Exercise objective: All of the data should be output character for character, except the pictures.

============================================================

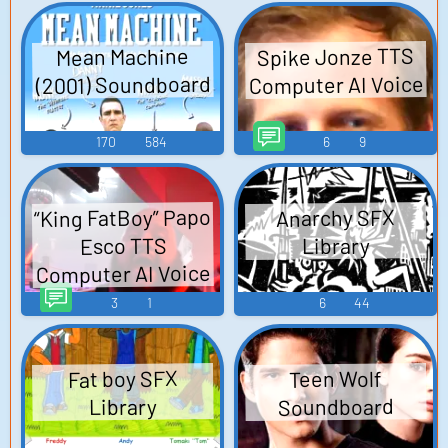
Spike Jonze TTS
Mean Machine
(2001) Soundboard
Computer AI Voice
170
584
6
9
“King FatBoy” Papo
Anarchy SFX
Esco TTS
Library
Computer AI Voice
3
1
6
44
Fat boy SFX
Teen Wolf
Soundboard
Library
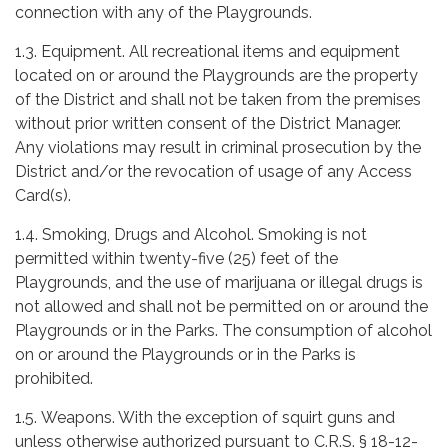
connection with any of the Playgrounds.
1.3. Equipment. All recreational items and equipment
located on or around the Playgrounds are the property
of the District and shall not be taken from the premises
without prior written consent of the District Manager.
Any violations may result in criminal prosecution by the
District and/or the revocation of usage of any Access
Card(s).
1.4. Smoking, Drugs and Alcohol. Smoking is not
permitted within twenty-five (25) feet of the
Playgrounds, and the use of marijuana or illegal drugs is
not allowed and shall not be permitted on or around the
Playgrounds or in the Parks. The consumption of alcohol
on or around the Playgrounds or in the Parks is
prohibited.
1.5. Weapons. With the exception of squirt guns and
unless otherwise authorized pursuant to C.R.S. § 18-12-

============================================================

Response:
Spike Jonze TTS
Mean Machine
(2001) Soundboard
Computer AI Voice
170
584
6
9
“King FatBoy” Papo
Anarchy SFX
Esco TTS
Library
Computer AI Voice
3
1
6
44
Fat boy SFX
Teen Wolf
Soundboard
Library
connection with any of the Playgrounds.
1.3. Equipment. All recreational items and equipment
located on or around the Playgrounds are the property
of the District and shall not be taken from the premises
without prior written consent of the District Manager.
Any violations may result in criminal prosecution by the
District and/or the revocation of usage of any Access
Card(s).
1.4. Smoking, Drugs and Alcohol. Smoking is not
permitted within twenty-five (25) feet of the
Playgrounds, and the use of marijuana or illegal drugs is
not allowed and shall not be permitted on or around the
Playgrounds or in the Parks. The consumption of alcohol
on or around the Playgrounds or in the Parks is
prohibited.
1.5. Weapons. With the exception of squirt guns and
unless otherwise authorized pursuant to C.R.S. § 18-12-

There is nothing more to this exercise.